What the task asks: From the entries that follow, extract each line holding the string "logo".
* * * * * * * * *
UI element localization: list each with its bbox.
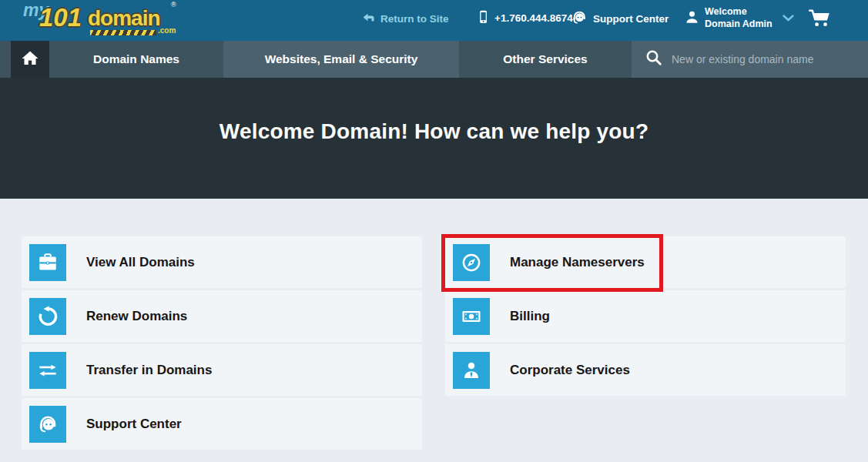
headset-icon	[29, 406, 66, 443]
businessman-icon	[453, 352, 490, 389]
menu-column-right: Manage Nameservers Billing Corporate Ser	[445, 236, 846, 398]
nav-tab-label: Websites, Email & Security	[265, 52, 418, 66]
menu-item-renew-domains[interactable]: Renew Domains	[22, 290, 422, 342]
compass-icon	[453, 244, 490, 281]
site-logo[interactable]: my 101 domain .com ®	[22, 2, 183, 38]
logo-text-com: .com	[158, 26, 176, 35]
menu-item-billing[interactable]: Billing	[445, 290, 846, 342]
support-center-label: Support Center	[593, 13, 669, 25]
menu-item-transfer-in-domains[interactable]: Transfer in Domains	[22, 344, 422, 396]
logo-stripes	[90, 30, 156, 35]
menu-item-view-all-domains[interactable]: View All Domains	[22, 236, 422, 288]
nav-tab-other-services[interactable]: Other Services	[459, 41, 632, 78]
shopping-cart-icon	[808, 9, 831, 30]
menu-item-label: Corporate Services	[510, 363, 630, 378]
banknote-icon	[453, 298, 490, 335]
mobile-phone-icon	[478, 10, 489, 26]
menu-item-manage-nameservers[interactable]: Manage Nameservers	[445, 236, 846, 288]
logo-text-domain: domain	[88, 6, 160, 31]
welcome-user-text: Welcome Domain Admin	[705, 6, 772, 30]
hero-banner: Welcome Domain! How can we help you?	[0, 78, 868, 199]
nav-home-tab[interactable]	[11, 41, 49, 78]
user-icon	[685, 10, 699, 27]
menu-item-support-center[interactable]: Support Center	[22, 398, 422, 450]
briefcase-icon	[29, 244, 66, 281]
nav-tab-websites-email-security[interactable]: Websites, Email & Security	[223, 41, 459, 78]
main-nav: Domain Names Websites, Email & Security …	[0, 41, 868, 78]
account-menu[interactable]: Welcome Domain Admin	[685, 6, 794, 30]
menu-item-label: Support Center	[86, 417, 182, 432]
phone-link[interactable]: +1.760.444.8674	[478, 10, 573, 26]
nav-tab-label: Other Services	[503, 52, 587, 66]
search-icon	[645, 49, 662, 69]
headset-icon	[571, 9, 588, 28]
menu-item-label: Billing	[510, 309, 550, 324]
menu-item-label: Renew Domains	[86, 309, 187, 324]
support-center-link[interactable]: Support Center	[571, 9, 669, 28]
menu-item-label: Transfer in Domains	[86, 363, 212, 378]
domain-search-area	[632, 41, 868, 78]
transfer-icon	[29, 352, 66, 389]
nav-tab-label: Domain Names	[93, 52, 179, 66]
menu-item-label: Manage Nameservers	[510, 255, 645, 270]
nav-tab-domain-names[interactable]: Domain Names	[49, 41, 223, 78]
registered-mark: ®	[171, 1, 176, 8]
menu-column-left: View All Domains Renew Domains Transfer …	[22, 236, 422, 452]
home-icon	[21, 49, 39, 69]
welcome-line2: Domain Admin	[705, 18, 772, 31]
cart-button[interactable]	[808, 9, 831, 30]
logo-text-101: 101	[39, 3, 82, 32]
welcome-line1: Welcome	[705, 6, 772, 18]
phone-number: +1.760.444.8674	[494, 12, 573, 24]
domain-search-input[interactable]	[670, 52, 847, 66]
return-to-site-link[interactable]: Return to Site	[362, 12, 449, 25]
renew-icon	[29, 298, 66, 335]
menu-item-label: View All Domains	[86, 255, 195, 270]
return-arrow-icon	[362, 12, 375, 25]
chevron-down-icon	[783, 12, 794, 24]
topbar: my 101 domain .com ® Return to Site +1.7…	[0, 0, 868, 41]
hero-title: Welcome Domain! How can we help you?	[220, 119, 648, 144]
menu-item-corporate-services[interactable]: Corporate Services	[445, 344, 846, 396]
return-to-site-label: Return to Site	[380, 13, 449, 25]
* * * * * * * * *
Completed exercise:
site-logo[interactable]: my 101 domain .com ®	[22, 2, 183, 38]
logo-text-com: .com	[158, 26, 176, 35]
logo-stripes	[90, 30, 156, 35]
logo-text-domain: domain	[88, 6, 160, 31]
logo-text-101: 101	[39, 3, 82, 32]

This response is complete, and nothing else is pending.